Kitzretter nehmen ihren Urlaub, fahren auf eigene Kosten kilometerweit zum Einsatz und finanzieren ihren Verein, damit er Ausrüstung beschaffen und Versicherungen bezahlen kann. Und zu guter Letzt berichten sie von ihren Aktivitäten auf angesagten Social-Media-Kanälen. Viel günstiger ist gute Öffentlichkeitsarbeit nicht zu kriegen.

Barnim: Keine Tierschutz-Verstöße bei der Mahd gegen Landwirte

Die Wertschätzung, die Kitzretter von den Landwirtschaftsbetrieben erfahren, wächst erfreulicherweise stetig.

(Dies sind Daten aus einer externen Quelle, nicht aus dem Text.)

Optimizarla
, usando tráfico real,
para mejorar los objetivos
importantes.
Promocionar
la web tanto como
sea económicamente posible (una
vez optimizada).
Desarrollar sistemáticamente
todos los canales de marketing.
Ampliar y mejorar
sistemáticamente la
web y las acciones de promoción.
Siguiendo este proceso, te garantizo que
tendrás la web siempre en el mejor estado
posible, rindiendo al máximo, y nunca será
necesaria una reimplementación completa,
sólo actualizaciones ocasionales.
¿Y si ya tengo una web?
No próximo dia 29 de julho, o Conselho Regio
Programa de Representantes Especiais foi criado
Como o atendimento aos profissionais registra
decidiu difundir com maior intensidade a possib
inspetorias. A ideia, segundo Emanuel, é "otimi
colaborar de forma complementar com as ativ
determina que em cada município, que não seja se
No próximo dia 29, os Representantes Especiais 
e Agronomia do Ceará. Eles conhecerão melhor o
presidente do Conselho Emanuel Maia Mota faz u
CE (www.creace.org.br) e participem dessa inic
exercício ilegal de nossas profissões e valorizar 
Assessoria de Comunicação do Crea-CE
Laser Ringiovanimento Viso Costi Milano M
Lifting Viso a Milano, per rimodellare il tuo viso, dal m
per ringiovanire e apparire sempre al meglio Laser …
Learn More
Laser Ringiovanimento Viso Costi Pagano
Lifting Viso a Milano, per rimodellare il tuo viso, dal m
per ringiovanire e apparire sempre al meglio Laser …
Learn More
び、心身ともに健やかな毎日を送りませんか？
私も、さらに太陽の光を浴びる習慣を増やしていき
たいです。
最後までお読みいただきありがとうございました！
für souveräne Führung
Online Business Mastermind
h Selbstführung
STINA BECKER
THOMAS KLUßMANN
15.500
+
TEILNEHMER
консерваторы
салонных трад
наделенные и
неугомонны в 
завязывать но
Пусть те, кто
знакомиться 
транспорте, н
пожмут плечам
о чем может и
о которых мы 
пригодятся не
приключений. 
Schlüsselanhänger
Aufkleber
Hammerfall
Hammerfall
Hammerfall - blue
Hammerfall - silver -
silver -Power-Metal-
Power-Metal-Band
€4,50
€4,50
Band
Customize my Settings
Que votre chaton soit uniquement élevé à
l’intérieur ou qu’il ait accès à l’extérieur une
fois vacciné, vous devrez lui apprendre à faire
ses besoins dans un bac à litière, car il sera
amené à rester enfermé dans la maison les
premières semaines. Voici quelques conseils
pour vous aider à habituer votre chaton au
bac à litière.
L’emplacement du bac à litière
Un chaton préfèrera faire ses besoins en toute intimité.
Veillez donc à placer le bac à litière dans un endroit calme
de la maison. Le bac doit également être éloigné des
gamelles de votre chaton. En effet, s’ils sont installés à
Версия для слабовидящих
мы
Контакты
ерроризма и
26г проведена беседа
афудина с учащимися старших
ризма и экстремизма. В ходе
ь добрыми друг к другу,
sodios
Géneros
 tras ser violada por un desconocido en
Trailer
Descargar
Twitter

Mögen sie anfangs belächelt oder bestenfalls geduldet worden sein, hat sich vielerorts eine fast schon professionelle Zusammenarbeit entwickelt.

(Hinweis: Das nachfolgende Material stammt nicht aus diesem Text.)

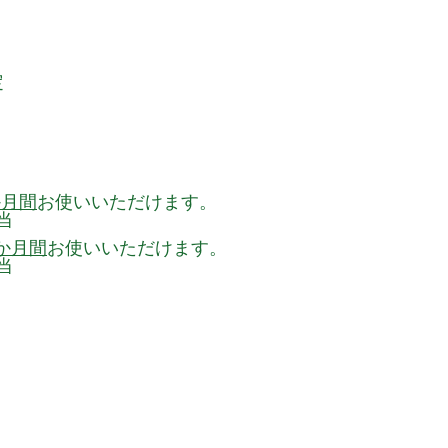
。
定
か月間
お使いいただけます。
当
0か月間
お使いいただけます。
当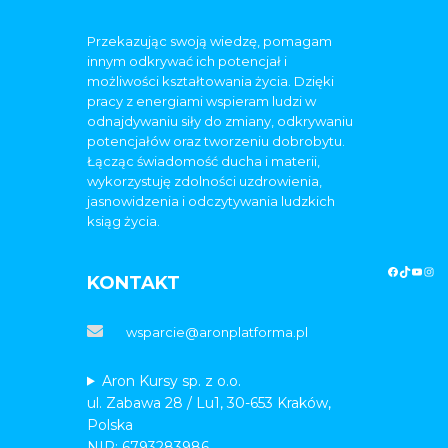
Przekazując swoją wiedzę, pomagam
innym odkrywać ich potencjał i
możliwości kształtowania życia. Dzięki
pracy z energiami wspieram ludzi w
odnajdywaniu siły do zmiany, odkrywaniu
potencjałów oraz tworzeniu dobrobytu.
Łącząc świadomość ducha i materii,
wykorzystuję zdolności uzdrowienia,
jasnowidzenia i odczytywania ludzkich
ksiąg życia.
KONTAKT
wsparcie@aronplatforma.pl
Aron Kursy sp. z o.o.
ul. Zabawa 28 / Lu1, 30-653 Kraków,
Polska
NIP: 6793283986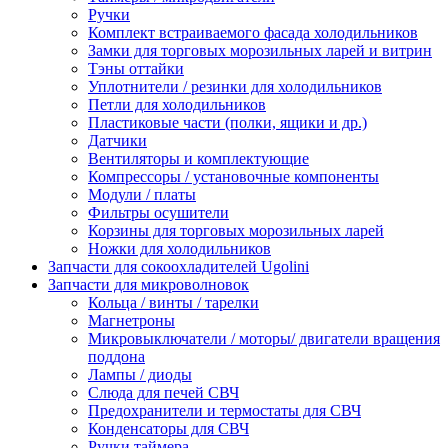
Ручки
Комплект встраиваемого фасада холодильников
Замки для торговых морозильных ларей и витрин
Тэны оттайки
Уплотнители / резинки для холодильников
Петли для холодильников
Пластиковые части (полки, ящики и др.)
Датчики
Вентиляторы и комплектующие
Компрессоры / установочные компоненты
Модули / платы
Фильтры осушители
Корзины для торговых морозильных ларей
Ножки для холодильников
Запчасти для сокоохладителей Ugolini
Запчасти для микроволновок
Кольца / винты / тарелки
Магнетроны
Микровыключатели / моторы/ двигатели вращения
поддона
Лампы / диоды
Слюда для печей СВЧ
Предохранители и термостаты для СВЧ
Конденсаторы для СВЧ
Ручки таймера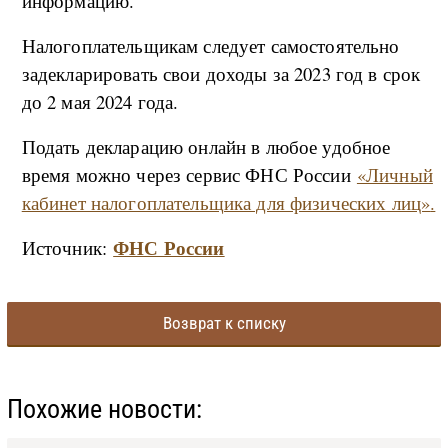
информацию.
Налогоплательщикам следует самостоятельно
задекларировать свои доходы за 2023 год в срок
до 2 мая 2024 года.
Подать декларацию онлайн в любое удобное
время можно через сервис ФНС России
«Личный
кабинет налогоплательщика для физических лиц»
.
ФНС России
Источник:
Возврат к списку
Похожие новости: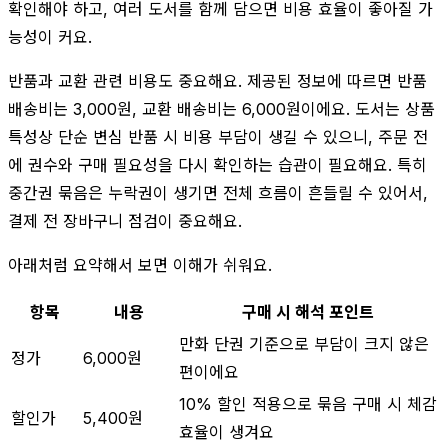
확인해야 하고, 여러 도서를 함께 담으면 비용 효율이 좋아질 가
능성이 커요.
반품과 교환 관련 비용도 중요해요. 제공된 정보에 따르면 반품
배송비는 3,000원, 교환 배송비는 6,000원이에요. 도서는 상품
특성상 단순 변심 반품 시 비용 부담이 생길 수 있으니, 주문 전
에 권수와 구매 필요성을 다시 확인하는 습관이 필요해요. 특히
중간권 묶음은 누락권이 생기면 전체 흐름이 흔들릴 수 있어서,
결제 전 장바구니 점검이 중요해요.
아래처럼 요약해서 보면 이해가 쉬워요.
항목
내용
구매 시 해석 포인트
만화 단권 기준으로 부담이 크지 않은
정가
6,000원
편이에요
10% 할인 적용으로 묶음 구매 시 체감
할인가
5,400원
효율이 생겨요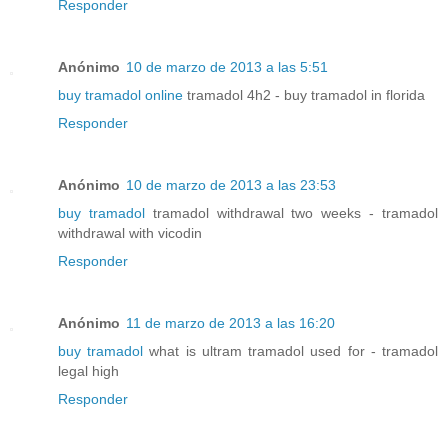
Responder
Anónimo
10 de marzo de 2013 a las 5:51
buy tramadol online
tramadol 4h2 - buy tramadol in florida
Responder
Anónimo
10 de marzo de 2013 a las 23:53
buy tramadol
tramadol withdrawal two weeks - tramadol
withdrawal with vicodin
Responder
Anónimo
11 de marzo de 2013 a las 16:20
buy tramadol
what is ultram tramadol used for - tramadol
legal high
Responder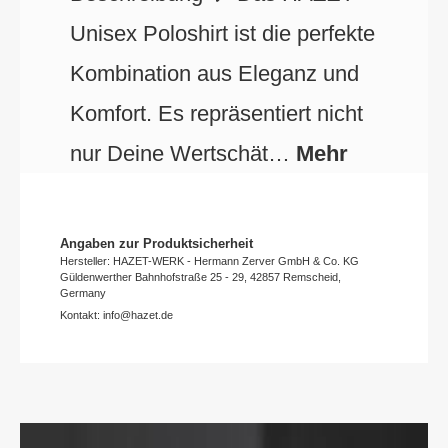
Unisex Poloshirt ist die perfekte
Kombination aus Eleganz und
Komfort. Es repräsentiert nicht
nur Deine Wertschät…
Mehr
Angaben zur Produktsicherheit
Hersteller: HAZET-WERK - Hermann Zerver GmbH & Co. KG
Güldenwerther Bahnhofstraße 25 - 29, 42857 Remscheid,
Germany
Kontakt: info@hazet.de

Die kleine Einschränkung ist wichtig, denn zur wirklich professionellen Kooperation auf Augenhöhe fehlt leider oft ein wichtiges Detail: Die materielle Anerkennung für die Teams entspricht noch längst nicht überall den von ihnen erbrachten Leistungen. Und die sind messbar: Im brandenburgischen Landkreis Barnim etwa gab es 2023 erstmals keine Verfahren gegen Landwirtschaftsbetriebe wegen Tierschutzverstößen bei der Mahd.

Ehrenamt hin oder her – wer sein Bestes gibt, um unterm Strich einen Betrieb vor vier- bis fünfstelligen Geldstrafen zu bewahren, der hat sich ein Frühstück oder ein Lunchpaket aus dem Hofladen, das Benzingeld und dazu eine nennenswerte Spende für den Verein mehr als redlich verdient. Günstiger als eine eigene Drohne ist das ohnehin, und ein positives Bild nach außen gibt es noch obendrauf.